Viendo el éxito de estas medidas brevemente descritas, todo invita a pensar que estamos a las puertas de lo que podría ser la arquitectura jurídica del futuro. En efecto, no es descabellado pensar que se acabará intensificando su uso. De hecho, el incremento de la psicometría humana que los algoritmos extractivos habilita permitirá conocer algunas de las incognitas del comportamiento por debajo del nivel consciente del cerebro (y el legislador podría dejar de padecer la versión jurídica del síndrome de ANTÓN). Por consiguiente, al desvelar más patrones por debajo de este umbral, las mandatos subliminales implícitos en las normas podrían ser más sofisticados.
Por este motivo, creo que deberíamos articular un escudo protector de nuestro «yo inconsciente» (como he tratado de exponer extensamente en «Inteligencia Artificial y neuroderechos: la protección del yo inconsciente de la persona«).
Este tipo de «conducción» del comportamiento social puede acabar siendo abusivo. Por este motivo, no sé cómo lo verán ustedes, sería muy conveniente la máxima transparencia.
Si no la exigimos, como en el flautista de Hamelin, podríamos acabar bailando sin saber porqué.
Bibliografía citada
- Adam GRANT (2022), Piénsalo otra vez, Deusto.
- Michael LEWIS (2017), Deshaciendo errores, Debate.
- John A. PAULOS (2000), El hombre anumérico, Tusquets.
- Massimo PIATTELLI PALMARINI (1995), Los túneles de la mente, Crítica.
- Cass R. SUNSTEIN (2009), Leyes de miedo. Katz, Buenos Aires.

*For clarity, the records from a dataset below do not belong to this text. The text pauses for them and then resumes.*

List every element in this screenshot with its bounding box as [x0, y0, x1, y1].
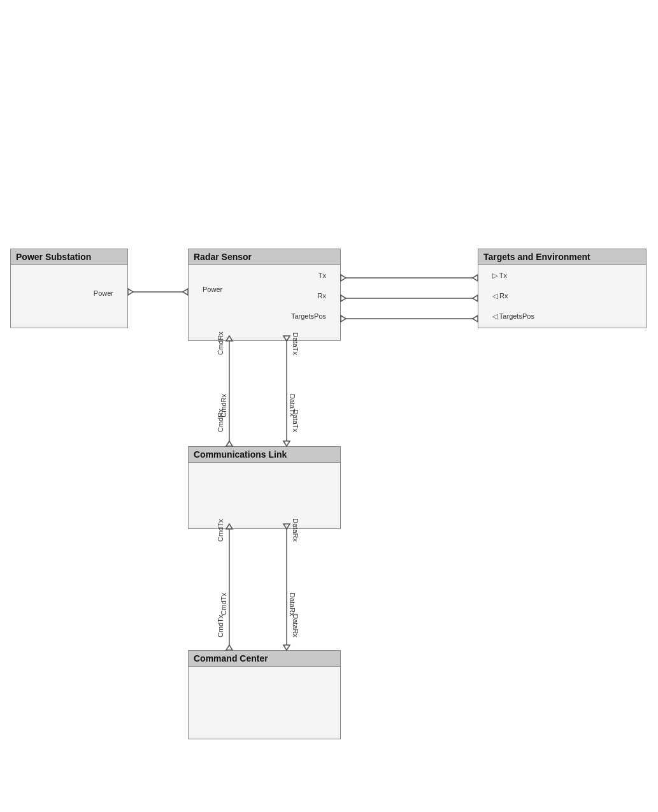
- targets-tx-port: ▷ Tx: [492, 272, 507, 280]
- radar-power-port: Power: [203, 286, 222, 293]
- cc-cmdtx-top-triangle: [226, 645, 232, 650]
- targets-environment-block: Targets and Environment ▷ Tx ◁ Rx ◁ Targ…: [478, 249, 647, 328]
- datatx-label-upper: DataTx: [289, 394, 296, 417]
- power-substation-block: Power Substation Power: [10, 249, 128, 328]
- cl-datatx-top-triangle: [283, 441, 290, 446]
- rs-rx-in-triangle: [341, 295, 346, 301]
- te-rx-out-triangle: [473, 295, 478, 301]
- radar-targetspos-port: TargetsPos: [291, 312, 326, 320]
- radar-sensor-body: Power Tx Rx TargetsPos: [189, 265, 340, 337]
- command-center-title: Command Center: [189, 651, 340, 667]
- diagram-container: Power Substation Power Radar Sensor Powe…: [0, 0, 658, 812]
- cmdrx-label-upper: CmdRx: [220, 394, 227, 417]
- radar-sensor-title: Radar Sensor: [189, 249, 340, 265]
- datatx-label-cl: DataTx: [292, 410, 299, 433]
- cmdtx-label-cc: CmdTx: [217, 614, 224, 637]
- power-substation-power-port: Power: [94, 289, 113, 297]
- rs-tx-out-triangle: [341, 275, 346, 281]
- communications-link-title: Communications Link: [189, 447, 340, 463]
- command-center-block: Command Center: [188, 650, 341, 739]
- datarx-label-lower: DataRx: [289, 593, 296, 616]
- communications-link-block: Communications Link: [188, 446, 341, 529]
- rs-power-in-triangle: [183, 289, 188, 295]
- datarx-label-cc: DataRx: [292, 614, 299, 637]
- te-targetspos-out-triangle: [473, 315, 478, 322]
- targets-rx-port: ◁ Rx: [492, 292, 508, 300]
- communications-link-body: [189, 463, 340, 525]
- cmdrx-label-cl: CmdRx: [217, 409, 224, 432]
- cc-datarx-top-triangle: [283, 645, 290, 650]
- power-substation-title: Power Substation: [11, 249, 127, 265]
- radar-rx-port: Rx: [318, 292, 326, 300]
- targets-targetspos-port: ◁ TargetsPos: [492, 312, 534, 321]
- ps-power-out-triangle: [128, 289, 133, 295]
- targets-environment-title: Targets and Environment: [478, 249, 646, 265]
- targets-environment-body: ▷ Tx ◁ Rx ◁ TargetsPos: [478, 265, 646, 324]
- power-substation-body: Power: [11, 265, 127, 324]
- te-tx-in-triangle: [473, 275, 478, 281]
- cmdtx-label-lower: CmdTx: [220, 593, 227, 616]
- radar-tx-port: Tx: [318, 272, 326, 279]
- radar-sensor-block: Radar Sensor Power Tx Rx TargetsPos: [188, 249, 341, 341]
- cl-cmdrx-top-triangle: [226, 441, 232, 446]
- rs-targetspos-in-triangle: [341, 315, 346, 322]
- command-center-body: [189, 667, 340, 736]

- Cass R. SUNSTEIN (2006), Riesgo y razón, Katz.
- Amos TVERSKY y Daniel KAHNEMAN (2012), «El juicio bajo incertidumbre: heurísticas y sesgos», En Pensar rápido, pensar despacio, Debolsillo.
Muy interesante… Me ha recordado dentro del Urbanismo, sobre la protección de la legalidad y restitución del orden jurídico perturbado. Vamos, que si haces una construcción ilegal, es muy difícil que te la tiren abajo. En España la fuerza fáctica de los hechos, en casi todos los casos, está por delante y por encima de la Ley. Hay mecanismos, y no se aplican, al depender de la clase política. Y habiendo sentencias, o bien no se ejecutan, o bien es muy difícil su ejecución.